IBC’s Clean Slate and the Unpaid Sin: Section 32A, Section 66, and the Corporate Metamorphosis of Liability
The Insolvency and Bankruptcy Code, 2016 establishes a dual legal framework combining fraud recovery and insolvency resolution. Section 66 embodies the Code’s accountability function by empowering recovery from fraudulent and wrongful trading, thereby restoring value to creditors. In contrast, Section 32A, introduced in 2019 with retrospective effect, extinguishes corporate criminal liability once a resolution plan is approved and control passes to new management. This paper argues that these provisions operate in structural tension: Section 66 presupposes continuity of corporate liability to enable recovery, while Section 32A extinguishes corporate criminal liability while preserving corporate identity, assets, and economic continuity. Through a doctrinal case study of Dewan Housing Finance Corporation Ltd. (DHFL), this paper demonstrates how avoidance recoveries identified under Section 66 remained corporate assets transferred to the resolution applicant, even as Section 32A extinguished the corporate debtor’s criminal liability for the underlying misconduct. This produced a structural asymmetry in which the corporate entity retained the economic benefits of fraud-linked recoveries while being legally immunized from responsibility for the fraud itself.
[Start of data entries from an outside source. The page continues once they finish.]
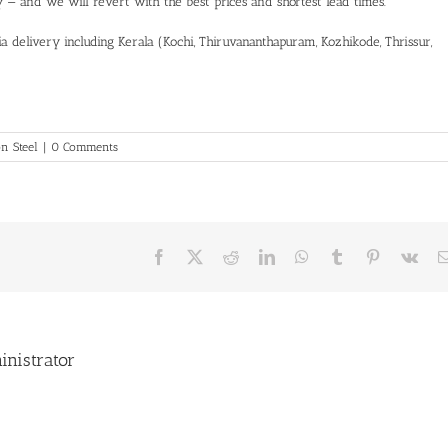
ty — and we will revert with the best prices and shortest lead times.
a delivery including Kerala (Kochi, Thiruvananthapuram, Kozhikode, Thrissur,
n Steel
|
0 Comments
Facebook
X
Reddit
LinkedIn
WhatsApp
Tumblr
Pinterest
Vk
inistrator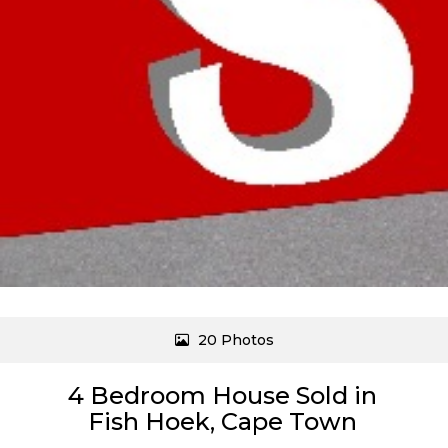
20 Photos
4 Bedroom House Sold in
Fish Hoek, Cape Town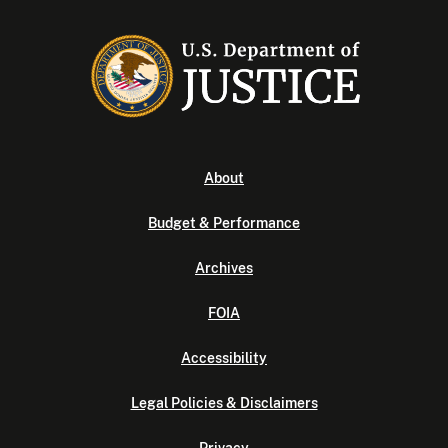
About
Budget & Performance
Archives
FOIA
Accessibility
Legal Policies & Disclaimers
The retrospective insertion of Section 32A further created a temporal dislocation, altering legal consequences after insolvency had commenced. The paper concludes that the interaction between Sections 32A and 66 represents a fundamental transformation in insolvency law—from a creditor-recovery framework grounded in accountability to an acquirer-protection framework grounded in corporate immunity—raising profound questions about equality before law and the political economy of insolvency resolution.